Cuando la lluvia cesó, hubo bastante trabajo que hacer en la aldea. Se habían desmoronado varias paredes de adobe, había tejados medio hundidos y tierras de cultivo convertidas en ciénagas. Pero, después de la devastadora sequía, la gente de Maidan Sabz no estaba dispuesta a quejarse. Volvieron a levantar las paredes, repararon los tejados y drenaron los canales de riego. Aquel otoño, Baba Ayub produjo la cosecha de pistachos más abundante de su vida, y al año siguiente y al otro sus cosechas no hicieron sino aumentar de tamaño y calidad. En las grandes ciudades donde vendía sus mercancías, Baba Ayub se sentaba orgulloso tras las pirámides de pistachos, sonriendo de oreja a oreja como el hombre más feliz del mundo. Nunca volvió a haber sequía en Maidan Sabz.

No queda mucho que contar, Abdulá. Aunque quizá te preguntarás si alguna vez pasó por la aldea un apuesto joven jinete, en su búsqueda de grandes aventuras. ¿Se detuvo quizá a tomar un poco de agua, que ahora abundaba en la aldea, y se sentó a partir el pan con los aldeanos, quizá con el mismísimo Baba Ayub? No sé decirte, muchacho. Lo que sí puedo asegurar es que Baba Ayub vivió hasta convertirse en un hombre muy, muy viejo. Y que vio casarse a todos sus hijos, como había deseado siempre, y que éstos le dieron a su vez muchos nietos, cada uno de los cuales lo llenó de felicidad.

Y también puedo decirte que algunas noches, sin motivo aparente, Baba Ayub no podía dormir. Aunque ya era muy mayor, aún podía andar ayudándose de un bastón. Y así, esas noches insomnes, se levantaba de la cama con sigilo para no despertar a su mujer, cogía el bastón y salía de la casa. Caminaba en la oscuridad, con el bastón repiqueteando ante sí y la brisa nocturna acariciándole la cara. Había una piedra plana en el linde de su campo, y allí se sentaba. A menudo se quedaba una hora o más contemplando las estrellas y las nubes que pasaban flotando ante la luna. Pensaba en su larga vida y daba gracias por toda la generosidad y todo el gozo que le habían concedido. Sabía que querer más, ansiar todavía más, sería mezquino. Exhalaba un suspiro de felicidad y escuchaba el viento que soplaba de las montañas, el gorjear de las aves nocturnas.

Pero de vez en cuando le parecía distinguir algo más entre esos sonidos.
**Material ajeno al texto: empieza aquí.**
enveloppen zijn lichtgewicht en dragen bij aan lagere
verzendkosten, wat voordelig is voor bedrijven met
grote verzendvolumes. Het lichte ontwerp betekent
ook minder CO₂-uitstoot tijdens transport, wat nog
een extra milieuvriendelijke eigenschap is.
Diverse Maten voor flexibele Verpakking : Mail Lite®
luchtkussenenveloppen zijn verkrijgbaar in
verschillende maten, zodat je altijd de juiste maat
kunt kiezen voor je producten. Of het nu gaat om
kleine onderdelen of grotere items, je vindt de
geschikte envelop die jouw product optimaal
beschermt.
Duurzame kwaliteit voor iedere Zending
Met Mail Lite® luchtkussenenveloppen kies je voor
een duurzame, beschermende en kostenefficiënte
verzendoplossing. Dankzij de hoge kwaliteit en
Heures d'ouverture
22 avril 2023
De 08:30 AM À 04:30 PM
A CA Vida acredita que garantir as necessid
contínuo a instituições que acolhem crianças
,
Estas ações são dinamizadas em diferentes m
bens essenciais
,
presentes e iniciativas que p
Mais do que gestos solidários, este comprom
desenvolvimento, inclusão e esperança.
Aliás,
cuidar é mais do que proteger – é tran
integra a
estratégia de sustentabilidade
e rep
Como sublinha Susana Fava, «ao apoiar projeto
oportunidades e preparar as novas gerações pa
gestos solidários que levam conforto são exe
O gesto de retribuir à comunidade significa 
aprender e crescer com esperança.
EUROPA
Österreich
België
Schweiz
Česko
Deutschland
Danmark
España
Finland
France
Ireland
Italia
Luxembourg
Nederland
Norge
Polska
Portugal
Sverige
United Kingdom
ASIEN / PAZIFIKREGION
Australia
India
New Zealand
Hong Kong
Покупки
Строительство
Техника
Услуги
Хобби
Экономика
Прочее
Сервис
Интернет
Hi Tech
Era siempre lo mismo: el agudo tintineo de un cascabel. No comprendía por qué debería oír un sonido así, allí solo en la oscuridad y con todas las ovejas y cabras durmiendo. Unas veces se decía que eran imaginaciones suyas, y otras estaba tan convencido de lo contrario que le gritaba a la oscuridad: «¿Hay alguien ahí? ¿Quién es? ¡Sal y deja que te vea!» Pero nunca obtenía respuesta. Baba Ayub no lo comprendía. Como tampoco entendía que, siempre que oía aquel tintineo, sintiera una oleada de algo parecido al coletazo de un sueño triste, y que lo sorprendiera cada vez como una inesperada ráfaga de viento. Pero luego pasaba, como todo acaba siempre por pasar.

Bueno, ya está, hijo. Éste es el final. No tengo nada que añadir. Y ya se ha hecho muy tarde; estoy cansado, y tu hermana y yo tenemos que levantarnos al amanecer. Así que apaga la vela, apoya la cabeza y cierra los ojos. Que duermas bien, hijo. Nos diremos adiós por la mañana.